Saved entries:

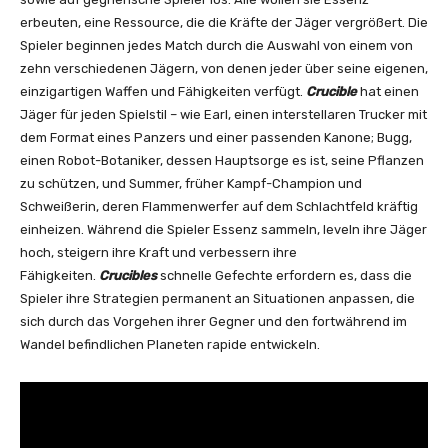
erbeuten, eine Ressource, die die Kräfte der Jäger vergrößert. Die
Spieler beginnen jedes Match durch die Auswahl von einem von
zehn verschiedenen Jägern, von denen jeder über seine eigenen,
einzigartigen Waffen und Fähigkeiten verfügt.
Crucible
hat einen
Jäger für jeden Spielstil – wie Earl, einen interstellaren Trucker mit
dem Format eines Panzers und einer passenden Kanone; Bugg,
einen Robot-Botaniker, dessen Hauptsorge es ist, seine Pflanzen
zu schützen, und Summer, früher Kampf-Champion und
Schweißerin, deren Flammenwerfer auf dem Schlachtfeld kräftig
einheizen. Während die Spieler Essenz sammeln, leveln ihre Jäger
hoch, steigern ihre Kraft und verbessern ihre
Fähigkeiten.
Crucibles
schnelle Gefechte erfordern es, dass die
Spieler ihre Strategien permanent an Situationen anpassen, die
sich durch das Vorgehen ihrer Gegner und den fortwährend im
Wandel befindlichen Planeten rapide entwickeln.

---

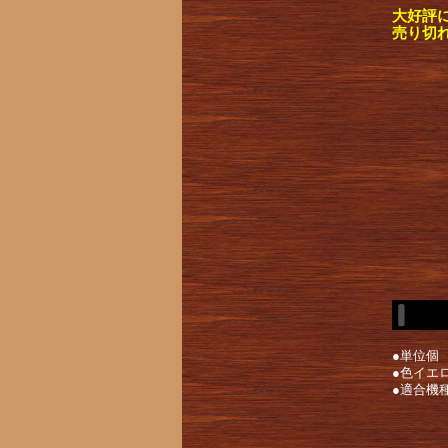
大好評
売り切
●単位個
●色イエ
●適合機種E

WORK ORDER: All that should be written out is the stretch of lines above between the one holding "Spieler ihre Strategien" and the one holding "Wandel befindlichen Planeten", inclusive, exactly as given.

RESULT FOR THIS TASK:
Spieler ihre Strategien permanent an Situationen anpassen, die
sich durch das Vorgehen ihrer Gegner und den fortwährend im
Wandel befindlichen Planeten rapide entwickeln.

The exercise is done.